One Good Phrase: Tanya Marlow (Do It Anyway)

One Good Phrase: Tanya Marlow (Do It Anyway) April 17, 2013
Tanya Marlow would probably not admit it, but she is brave. That’s why I’m drawn to her writing and her view of the world. Tanya has a disease that has forced her to live almost entirely housebound, but I find her vision of life refreshingly big and beautiful. Though she is a lovely English lady across a mass of continent and ocean from me, I’m thankful to be her friend through this magical internet world. So happy she’s here today.


I’d been playing the piano for five years when I decided I was rubbish at it and I wanted to quit. I was so tired of getting it wrong.

I was maybe four or five when I started playing. Every week my mum dropped me off, and I descended the stone steps to the front door. The piano teacher’s front room looked out into the garden, but it was at basement level, so you couldn’t ever see up to the street.

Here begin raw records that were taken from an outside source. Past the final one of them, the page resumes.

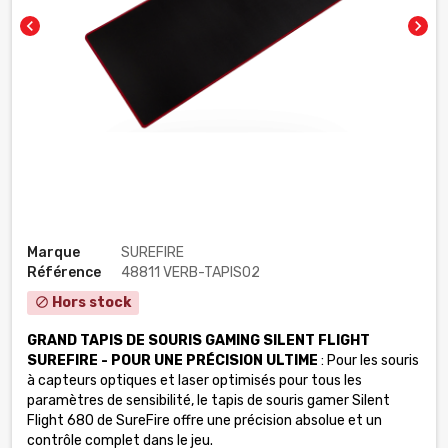
chevron_left
chevron_right
Marque
SUREFIRE
Référence
48811 VERB-TAPIS02
Hors stock
block
GRAND TAPIS DE SOURIS GAMING SILENT FLIGHT
SUREFIRE - POUR UNE PRÉCISION ULTIME
: Pour les souris
à capteurs optiques et laser optimisés pour tous les
paramètres de sensibilité, le tapis de souris gamer Silent
Flight 680 de SureFire offre une précision absolue et un
contrôle complet dans le jeu.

I struggled up onto the piano stool, opened my tutorial book, and began to play. This time I would be able to do it, I told myself. I placed my fingers on the keys and began again that same, simple piece I’d been playing for the last three months. I was actually enjoying it – and then eight bars in, it happened. I forgot the flat or sharp and the chords sounded wrong.

“Oh dear,” he said. He’d spotted it. “Back to the start.”

I stopped, re-started.

This time it was five bars in – a different note, a different mistake.

“Oh dear.”

I went back to the beginning again, and again. The mistakes got earlier and earlier, till I was just playing one bar. I would stop playing as soon as he breathed in, anticipating his rebuke.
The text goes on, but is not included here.